[DATA FOR THIS EXERCISE]

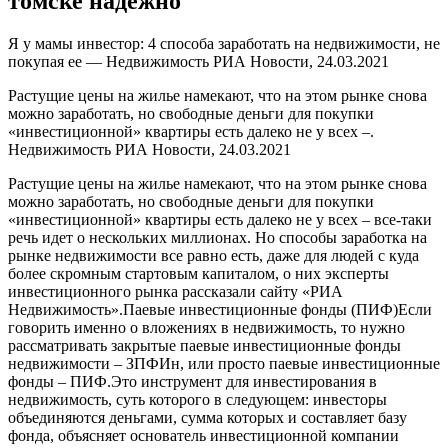
томске надежно
Я у мамы инвестор: 4 способа заработать на недвижимости, не
покупая ее — Недвижимость РИА Новости, 24.03.2021
Растущие цены на жилье намекают, что на этом рынке снова
можно заработать, но свободные деньги для покупки
«инвестиционной» квартиры есть далеко не у всех –.
Недвижимость РИА Новости, 24.03.2021
Растущие цены на жилье намекают, что на этом рынке снова
можно заработать, но свободные деньги для покупки
«инвестиционной» квартиры есть далеко не у всех – все-таки
речь идет о нескольких миллионах. Но способы заработка на
рынке недвижимости все равно есть, даже для людей с куда
более скромным стартовым капиталом, о них эксперты
инвестиционного рынка рассказали сайту «РИА
Недвижимость».Паевые инвестиционные фонды (ПИФ)Если
говорить именно о вложениях в недвижимость, то нужно
рассматривать закрытые паевые инвестиционные фонды
недвижимости – ЗПФИн, или просто паевые инвестиционные
фонды – ПИФ.Это инструмент для инвестирования в
недвижимость, суть которого в следующем: инвесторы
объединяются деньгами, сумма которых и составляет базу
фонда, объясняет основатель инвестиционной компании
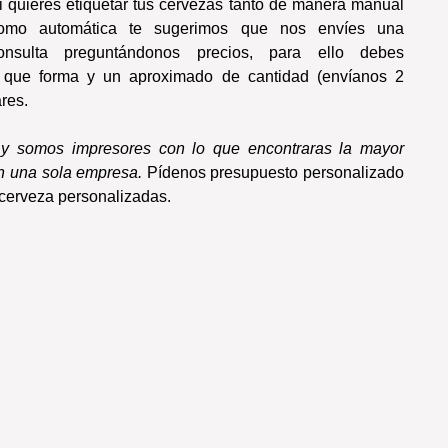
i quieres etiquetar tus cervezas tanto de manera manual
omo automática te sugerimos que nos envíes una
onsulta preguntándonos precios, para ello debes
, que forma y un aproximado de cantidad (envíanos 2
res.
 y somos impresores con lo que encontraras la mayor
en una sola empresa.
Pídenos presupuesto personalizado
a cerveza personalizadas.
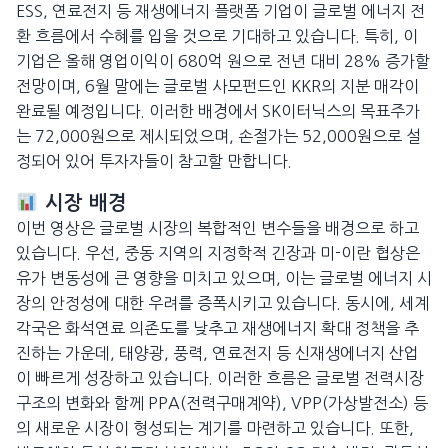
ESS, 연료전지 등 재생에너지 플랫폼 기업이 글로벌 에너지 전
환 흐름에서 수혜를 입을 것으로 기대하고 있습니다. 특히, 이
기업은 올해 영업이익이 680억 원으로 전년 대비 28% 증가할
전망이며, 6월 말에는 글로벌 사모펀드인 KKR의 지분 매각이
완료될 예정입니다. 이러한 배경에서 SK이터닉스의 목표주가
는 72,000원으로 제시되었으며, 손절가는 52,000원으로 설
정되어 있어 투자자들이 참고할 만합니다.
시장 배경
이번 영상은 글로벌 시장의 복합적인 변수들을 배경으로 하고
있습니다. 우선, 중동 지역의 지정학적 긴장과 미-이란 협상은
유가 변동성에 큰 영향을 미치고 있으며, 이는 글로벌 에너지 시
장의 안정성에 대한 우려를 증폭시키고 있습니다. 동시에, 세계
각국은 화석연료 의존도를 낮추고 재생에너지 확대 정책을 추
진하는 가운데, 태양광, 풍력, 연료전지 등 신재생에너지 산업
이 빠르게 성장하고 있습니다. 이러한 흐름은 글로벌 전력시장
구조의 변화와 함께 PPA(전력구매계약), VPP(가상발전소) 등
의 새로운 시장이 형성되는 계기를 마련하고 있습니다. 또한,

[/DATA FOR THIS EXERCISE]

Wherever a line in the entries holds "Новости", copy that line.

покупая ее — Недвижимость РИА Новости, 24.03.2021
Недвижимость РИА Новости, 24.03.2021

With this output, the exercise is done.